Baker street, London
An at the time trailblazing decision to reconfigure this 1950s office building, rather than demolishing and replacing it, had a crucial impact on the viability of the central London scheme. Retaining 70% of the existing structure delivered significant savings in programme and cost, not to mention the sustainability benefits of reusing the concrete frame to minimise demolition and construction.
The office on Baker Street was originally built in the 1950’s and once served as the headquarters for retail giant Marks & Spencer, but its dated configuration made it unattractive to modern tenants. Rather than settling for the conventional solution of demolition and reconstruction, developer London & Regional Properties took an engineering-led decision to explore how the existing building might be repurposed; a move which enabled our client to edge ahead of the competition. It cut at least 18 months from the programme, with tenants moving into the new offices just three years after our first site visit.
Central to the successful delivery of the high-spec facility was the fact that only the most problematic parts of the building were demolished – around 30% of the original. The remainder was supplemented with sympathetically integrated modern structures both on the roof and alongside the old blocks, adding a further 30% to the building’s original floor area. Glazed masks were added to the facade, and atria created over the former courtyards spaces to give the structure a modern aesthetic.
Expedition minimised intervention to the original concrete frame, one notable exception being the work necessary to create a suitably welcoming reception area. A row of 12 concrete columns, supporting 7 floors over, was replaced by a custom-made, sculptural steel structure that allowed the space to be opened up and a dramatic entrance environment created. We designed the structure to transfer the loads from the columns in the upper floors to the strengthened foundations below.

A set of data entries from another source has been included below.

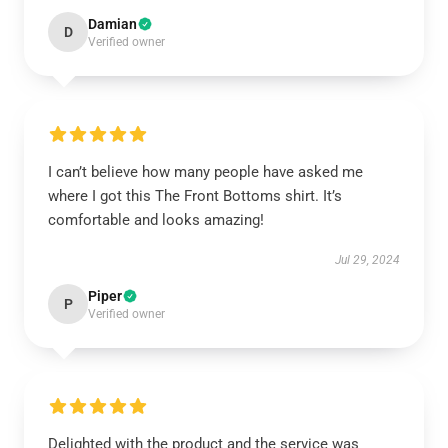
Damian
D
Verified owner
I can’t believe how many people have asked me
where I got this The Front Bottoms shirt. It’s
comfortable and looks amazing!
Jul 29, 2024
Piper
P
Verified owner
Delighted with the product and the service was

A new street of 23 homes was created along the rear of the development, including affordable housing units. These were built using twin-wall precast construction techniques with masonry facades to suit their mews environment.
This large-scale adaptive reuse project achieved an ‘excellent’ BREEAM rating, thanks to reducing both demolition waste and the need for new materials.
“What I appreciate when working with Expedition is their approach and positive attitude. On my projects, they bring a high level of engineering capability, mixed with good knowledge of how stuff is built, and an ability to get design and contractor teams to collaborate. They love getting stuck in on site and also, they make me laugh!”